DATA RECORDS
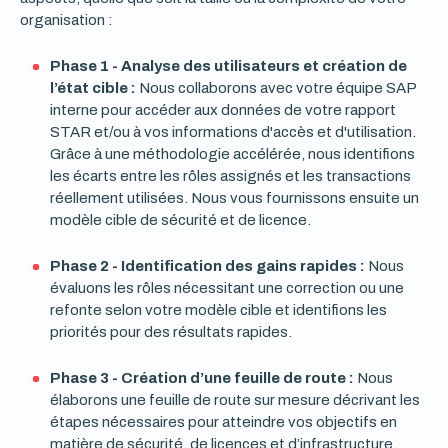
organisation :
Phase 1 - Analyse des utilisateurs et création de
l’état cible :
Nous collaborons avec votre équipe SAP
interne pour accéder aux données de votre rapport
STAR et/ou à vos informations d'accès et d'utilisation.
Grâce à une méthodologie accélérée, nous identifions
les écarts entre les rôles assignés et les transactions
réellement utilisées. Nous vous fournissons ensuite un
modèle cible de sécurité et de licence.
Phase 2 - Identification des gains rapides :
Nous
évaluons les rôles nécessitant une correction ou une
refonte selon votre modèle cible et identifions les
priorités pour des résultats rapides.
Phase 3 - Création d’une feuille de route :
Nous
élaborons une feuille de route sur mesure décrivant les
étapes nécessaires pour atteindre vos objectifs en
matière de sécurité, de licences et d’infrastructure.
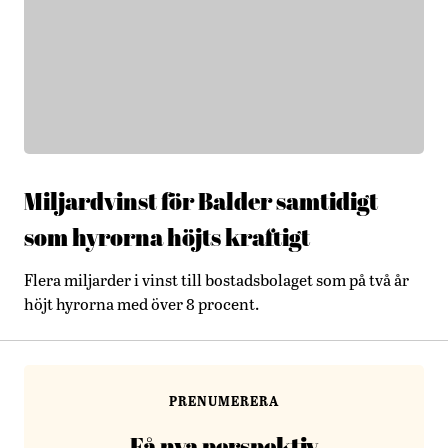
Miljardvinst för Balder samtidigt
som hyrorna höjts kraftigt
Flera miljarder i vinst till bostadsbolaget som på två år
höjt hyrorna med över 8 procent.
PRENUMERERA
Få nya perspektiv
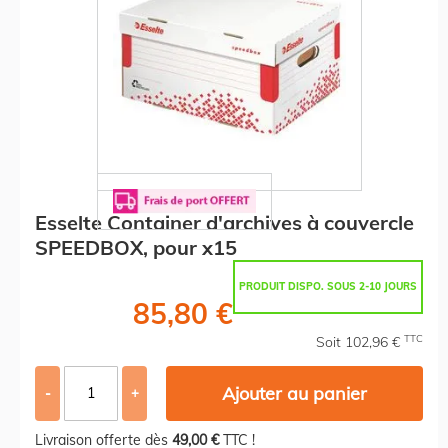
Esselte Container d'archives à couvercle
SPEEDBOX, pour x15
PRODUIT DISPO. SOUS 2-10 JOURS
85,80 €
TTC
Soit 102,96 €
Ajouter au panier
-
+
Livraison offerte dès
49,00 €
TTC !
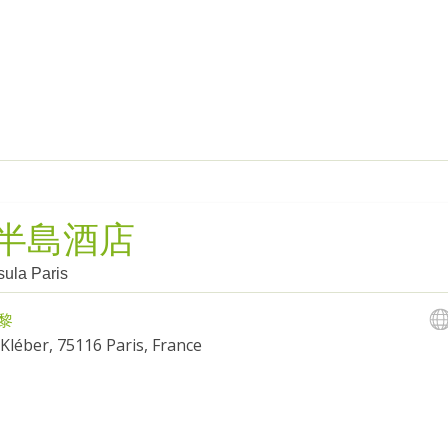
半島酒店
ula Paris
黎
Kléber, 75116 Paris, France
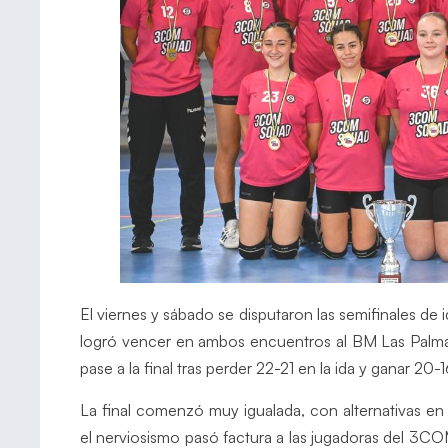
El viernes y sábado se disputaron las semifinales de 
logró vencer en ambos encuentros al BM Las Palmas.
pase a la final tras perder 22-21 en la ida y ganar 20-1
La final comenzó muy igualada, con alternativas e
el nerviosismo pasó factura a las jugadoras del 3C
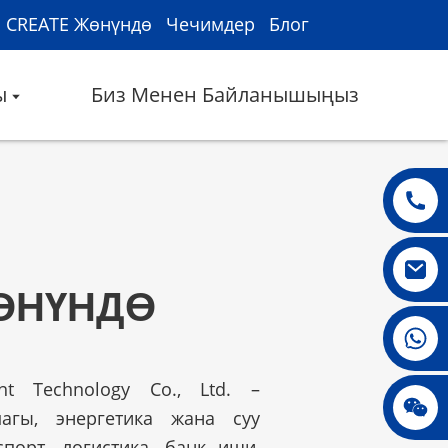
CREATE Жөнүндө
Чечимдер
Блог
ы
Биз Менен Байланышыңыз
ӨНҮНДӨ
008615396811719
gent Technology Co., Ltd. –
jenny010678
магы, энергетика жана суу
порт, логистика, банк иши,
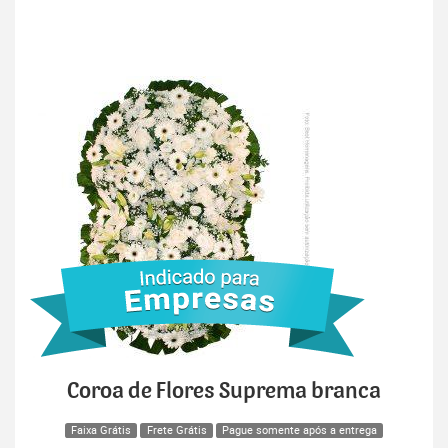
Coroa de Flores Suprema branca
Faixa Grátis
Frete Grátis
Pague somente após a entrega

WHAT THIS TASK INVOLVES
Only an exact copy is wanted: the lines from the opening of the material through the line that has "évaluons les rôles", minus any pictures.

ANSWER BOX
organisation :
Phase 1 - Analyse des utilisateurs et création de
l’état cible :
Nous collaborons avec votre équipe SAP
interne pour accéder aux données de votre rapport
STAR et/ou à vos informations d'accès et d'utilisation.
Grâce à une méthodologie accélérée, nous identifions
les écarts entre les rôles assignés et les transactions
réellement utilisées. Nous vous fournissons ensuite un
modèle cible de sécurité et de licence.
Phase 2 - Identification des gains rapides :
Nous
évaluons les rôles nécessitant une correction ou une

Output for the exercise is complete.